The shop worker Union Usdaw denounced the pre-Christmas decision of the Scottish Parliament to vote down the Protection of Workers (Scotland) Bill and condemned the SNP Government’s failure to support progress of the Bill.

The Bill, which was being steered through the Scottish Parliament by Labour MSP Hugh Henry, would have given shop workers and other public facing staff the same protection given to emergency workers who are assaulted while doing their jobs.

MSPs voted by a margin of 75 to 42 against allowing further discussion on the Bill, despite a Parliamentary Committee acknowledging that action was urgently needed to address violence against public facing workers.

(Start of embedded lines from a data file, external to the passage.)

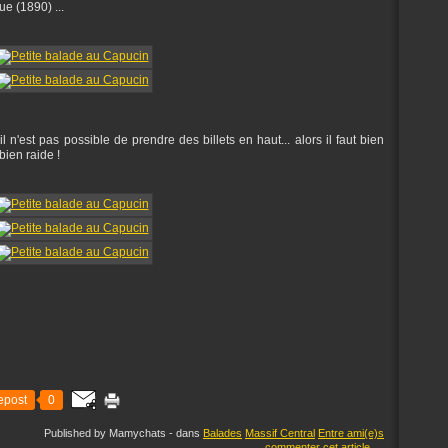
e (1890) ...
 n'est pas possible de prendre des billets en haut... alors il faut bien
bien raide !
epost
0
Published by Mamychats
-
dans
Balades
Massif Central
Entre ami(e)s
commenter cet article
…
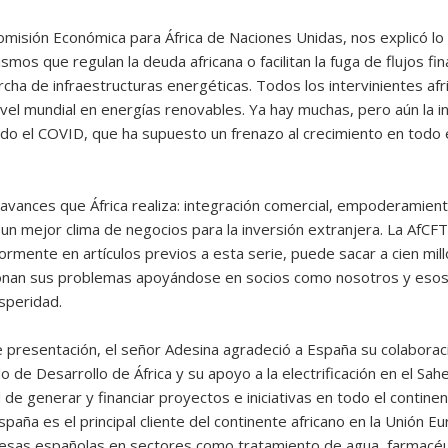
omisión Económica para África de Naciones Unidas, nos explicó lo
ismos que regulan la deuda africana o facilitan la fuga de flujos fi
rcha de infraestructuras energéticas. Todos los intervinientes af
el mundial en energías renovables. Ya hay muchas, pero aún la in
do el COVID, que ha supuesto un frenazo al crecimiento en todo 
avances que África realiza: integración comercial, empoderamient
 un mejor clima de negocios para la inversión extranjera. La AfCF
riormente en artículos previos a esta serie, puede sacar a cien m
ucionan sus problemas apoyándose en socios como nosotros y eso
speridad.
 presentación, el señor Adesina agradeció a España su colaboraci
o de Desarrollo de África y su apoyo a la electrificación en el Sah
de generar y financiar proyectos e iniciativas en todo el contine
a es el principal cliente del continente africano en la Unión E
esas españolas en sectores como tratamiento de agua, farmacéut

John Hannett, Usdaw General Secretary said: "Scotland’s shopworkers have been very badly let down by the SNP. They legislated to put shopworkers on the frontline of preventing under-age sales, yet have now blocked any further discussion about protecting those same shopworkers from the violence and abuse they face when doing their jobs."

"Scotland’s shopworkers needed action from the SNP Government and instead all they received were warm words and sympathy. That isn’t going to stop or deter the thug that attacks one of our members for refusing to sell them alcohol later tonight."

And Lawrence Wason, Usdaw Scottish Divisional Officer said: "Our members will be dismayed by the failure of SNP MSPs and others to support them. To suggest workplace violence is an issue not worthy of further time and discussion in Parliament is quite frankly disgraceful."

"However, we were extremely pleased and encouraged to hear that Labour Leader Iain Gray has committed to legislating on this issue should Labour win next year’s election. It won’t be lost on our members or other public facing staff, which political party really takes violence against workers seriously."

Meanwhile during the Sentencing Council’s consultation on sentencing guidelines for assaults the Association Of Convenience Stores (ACS) called for more clarity over aggravating factors and lower culpability clauses.

The draft guidelines state an aggravating factor for an assault includes “an offence committed against those working in the public sector or providing a service to the public”. ACS has called for it to be explicitly stated that this include retailers and retail outlets.

Concern has also been expressed that a ‘single blow’ by an offender counts as a lower culpability factor and could result in a lesser sentence.

James Lowman, ACS Chief Executive, said: “Retailers and their staff have the right to feel protected by the Criminal Justice System whilst at work. We want to ensure that the sentencing guideline for assaults against shop workers will deliver a greater penalty.”

“It is especially disturbing that a ‘single blow’ against a retailer constitutes a lower culpability factor and we urge the Sentencing Council to reconsider this point.”